Exit le nihilisme du « jouisseur sans destin », on rencontre là l’indignation, la colère, la beauté, un éclat nouveau dans l’outrenoir de celui qui s’autoproclame saboteur de lui-même – « Je ne sais rien faire d’autre que m’éviscérer en public ». L’enfant lune fait face à ses démons, les dissèque, les malmène et poursuit ce chemin qu’il a entamé seul en 2018 avec un premier album certifié disque d’or. Seul, ou presque. Car la première réussite de ce nouvel album, c’est l’entourage et ce savant alliage du rap à l’ancienne et de sons actuels portés par l’ingénierie d’une nouvelle équipe. A commencer par Tigri, jeune producteur de 25 ans diplômé du prestigieux Berklee College, touche-à-tout à la pointe qui a su attirer la crème de la crème sur cette œuvre qui s’est construite dans le temps. Et le mot a son importance. Gringe est intuitif, pas impulsif.

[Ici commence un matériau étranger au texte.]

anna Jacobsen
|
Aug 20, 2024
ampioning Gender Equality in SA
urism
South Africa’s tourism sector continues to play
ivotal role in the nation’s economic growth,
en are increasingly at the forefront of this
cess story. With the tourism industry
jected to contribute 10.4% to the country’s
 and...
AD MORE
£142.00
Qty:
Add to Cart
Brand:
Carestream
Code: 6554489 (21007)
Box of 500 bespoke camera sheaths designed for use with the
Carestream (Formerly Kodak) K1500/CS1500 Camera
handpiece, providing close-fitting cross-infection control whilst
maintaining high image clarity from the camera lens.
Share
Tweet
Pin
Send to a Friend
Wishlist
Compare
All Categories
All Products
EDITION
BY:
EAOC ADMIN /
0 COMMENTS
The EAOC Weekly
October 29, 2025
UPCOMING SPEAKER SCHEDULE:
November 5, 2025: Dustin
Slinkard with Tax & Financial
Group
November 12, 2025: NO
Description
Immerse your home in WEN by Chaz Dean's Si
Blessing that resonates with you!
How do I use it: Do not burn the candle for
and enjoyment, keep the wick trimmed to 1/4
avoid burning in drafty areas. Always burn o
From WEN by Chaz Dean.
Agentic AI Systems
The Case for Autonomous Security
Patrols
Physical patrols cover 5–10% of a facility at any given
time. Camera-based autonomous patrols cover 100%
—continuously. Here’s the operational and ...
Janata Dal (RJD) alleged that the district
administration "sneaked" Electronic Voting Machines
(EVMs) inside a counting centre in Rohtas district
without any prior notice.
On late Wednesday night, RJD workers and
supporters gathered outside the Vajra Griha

Avec deux titres-pivots, Confessions d’un hypersensible et Une nuance au-dessus du noir, il renoue avec la mélancolie, cette amie de longue date. Ces titres, c’est lui. Un regard posé sur la dépression. Sur la marge, le refus des standards jour/nuit, des lignes trop claires. Avec les addicts au Xanax, les frères, les femmes auxquelles le rappeur rend hommage, tous celles et ceux qui comme lui se crèvent les yeux pour voir. Et voir quoi ? Un Etat autoritaire, une société qui s’effondre, une planète qui flambe, des enfants livrés à eux-mêmes dans le chaos. Si Confessions s’est d’abord écrit dans sa tête, il a pris forme tardivement pour donner le ton… et un titre aussi personnel qu’universel. Car le Gringe de toujours, celui qui bouleverse par sa fragilité, sa vérité, sa nausée existentielle et son humour ravageur, le même Gringe capable de répondre présent à l’invitation des institutions pour parler santé mentale et de disparaître des radars pour enchaîner films et séries tout en jetant les bases d’un futur projet sans cesse remis au lendemain, ce Gringe est toujours là. Son regard porte simplement plus loin.

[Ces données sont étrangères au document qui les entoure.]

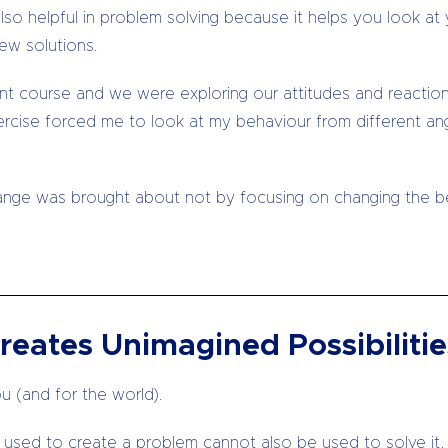
is also helpful in problem solving because it helps you look
ew solutions.
nt course and we were exploring our attitudes and reaction
ercise forced me to look at my behaviour from different ang
nge was brought about not by focusing on changing the beh
reates Unimagined Possibilitie
u (and for the world).
g used to create a problem cannot also be used to solve it,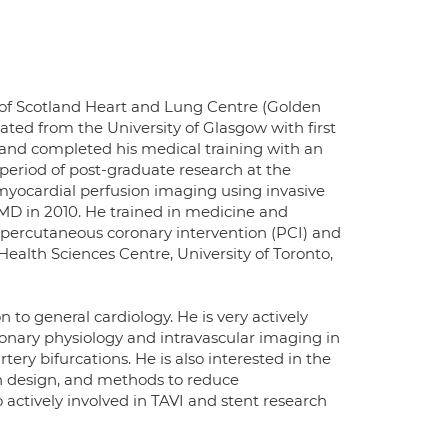
t of Scotland Heart and Lung Centre (Golden
ated from the University of Glasgow with first
 and completed his medical training with an
eriod of post-graduate research at the
myocardial perfusion imaging using invasive
MD in 2010. He trained in medicine and
 percutaneous coronary intervention (PCI) and
Health Sciences Centre, University of Toronto,
to general cardiology. He is very actively
oronary physiology and intravascular imaging in
ery bifurcations. He is also interested in the
on design, and methods to reduce
 actively involved in TAVI and stent research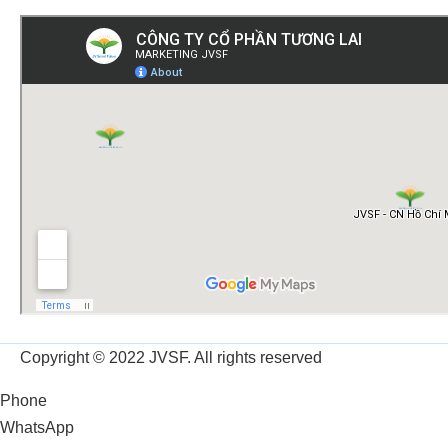
Copyright © 2022 JVSF. All rights reserved
Phone
WhatsApp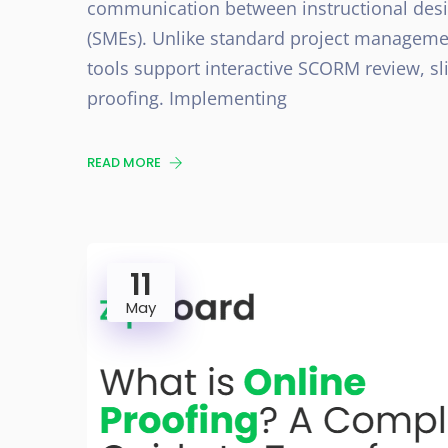
communication between instructional desig
(SMEs). Unlike standard project managemen
tools support interactive SCORM review, sl
proofing. Implementing
READ MORE
11
May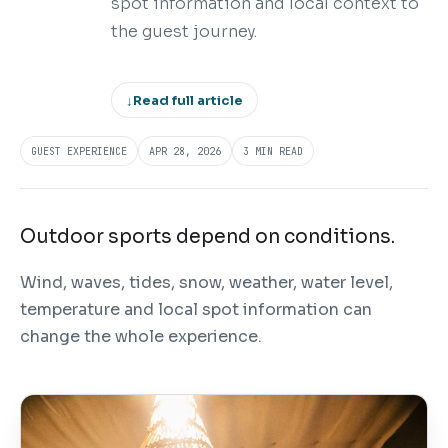
spot information and local context to
the guest journey.
↓
Read full article
GUEST EXPERIENCE
APR 28, 2026
3 MIN READ
Outdoor sports depend on conditions.
Wind, waves, tides, snow, weather, water level,
temperature and local spot information can
change the whole experience.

Fake ID ouvre l’album et pose le pacte, celui d’un egotrip insurrectionnel. Les fêlures, l’introspection, la douceur par endroits, mais ce qui bruisse c’est le changement de focale, une attention qui s’est déportée du particulier au général. Un œil plus politique, époque oblige. Du plomb et Effet de surplomb, deux titres complémentaires composés depuis le vortex et qui annoncent cette mue et abordent, dans le désordre, les violences policières, les mères orphelines, le mépris des élites. Et de façon obsessionnelle puisqu’on retrouve le motif tout au long de l’album : l’enfance.

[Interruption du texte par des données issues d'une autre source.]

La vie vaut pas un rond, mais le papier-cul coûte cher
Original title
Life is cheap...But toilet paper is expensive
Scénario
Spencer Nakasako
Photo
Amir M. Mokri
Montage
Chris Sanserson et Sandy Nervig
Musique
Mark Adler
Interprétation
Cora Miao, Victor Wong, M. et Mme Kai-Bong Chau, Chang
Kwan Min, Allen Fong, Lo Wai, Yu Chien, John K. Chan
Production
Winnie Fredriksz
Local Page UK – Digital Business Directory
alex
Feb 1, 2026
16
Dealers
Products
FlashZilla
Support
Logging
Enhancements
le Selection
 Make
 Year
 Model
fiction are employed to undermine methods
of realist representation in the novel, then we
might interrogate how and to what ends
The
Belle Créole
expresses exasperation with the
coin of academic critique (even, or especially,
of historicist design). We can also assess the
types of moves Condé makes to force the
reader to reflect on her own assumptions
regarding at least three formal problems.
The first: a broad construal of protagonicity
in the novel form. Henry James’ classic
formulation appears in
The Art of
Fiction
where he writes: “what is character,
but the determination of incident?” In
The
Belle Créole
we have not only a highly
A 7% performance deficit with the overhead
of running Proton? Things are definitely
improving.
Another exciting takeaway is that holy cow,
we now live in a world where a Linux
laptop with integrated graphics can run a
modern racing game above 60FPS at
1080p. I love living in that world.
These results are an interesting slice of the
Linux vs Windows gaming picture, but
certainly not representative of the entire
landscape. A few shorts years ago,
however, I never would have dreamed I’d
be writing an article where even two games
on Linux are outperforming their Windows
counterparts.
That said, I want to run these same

On glisse ensuite vers plus d’introspection avec une apogée autour de Corde sensible, où la voix envoûtante de Saan croise les ténèbres de Gringe. « Chaque fois que t’as ouvert les bras, y a ton ombre qui dessinait une croix. » Car il est aussi toujours question d’amour : l’amour qu’on fait, l’amour qu’on plante, l’amour perdu. La valeur centrale de cet album qui progresse de l’urgence vitale vers une forme d’apaisement, en passant par la voix maternelle (Pensées positives), qu’on entend définir la lumière avec un grain qui nous fait tomber en hypnose. Générique final avec le piano de Couler des jours heureux, hommage à l’amour, à l’époque des « Triple 6 en Enfer » qui laissent des souvenirs heureux, nous font danser avec des larmes dans les yeux. Arrivé à un âge où les fameux souvenirs affluent et nous protègent, parfois, de la tristesse, Gringe clôt cette fulgurante ascension vers le beau avec une croyance en un « ashram dans le vacarme » où chacun pourrait marcher avec ses fous.
Après une rentrée littéraire réussie qui annonçait l’air de rien cet album, le rappeur a repris sa casquette d’acteur et tourné sans s’arrêter pendant deux ans. Pour Arte (De grâce, Citoyens clandestins), pour le cinéma aussi. Et alors qu’on l’attendait prêt à ne pas raccrocher de sitôt côté musique, il a su, avec une sorte de talent inné et beaucoup de travail, inventer la forme qui lui convenait pour plancher sur un album qui ne ressemble qu’à lui tout en jetant les fondations d’une nouvelle ère.

Alors, non, il n’a pas changé. Gringe reste ce garçon qu’on aime aimer, un ami dans lequel on se reconnaît et qui ne renie rien de ce qui le compose. Pourtant, Hypersensible raconte une métamorphose : celle d’un extralucide qui a longtemps chéri la profondeur du noir et les autoroutes en sens inverse. Il annonce à demi-mots que dans le naufrage du monde, la lumière pourrait bien devenir sa matière.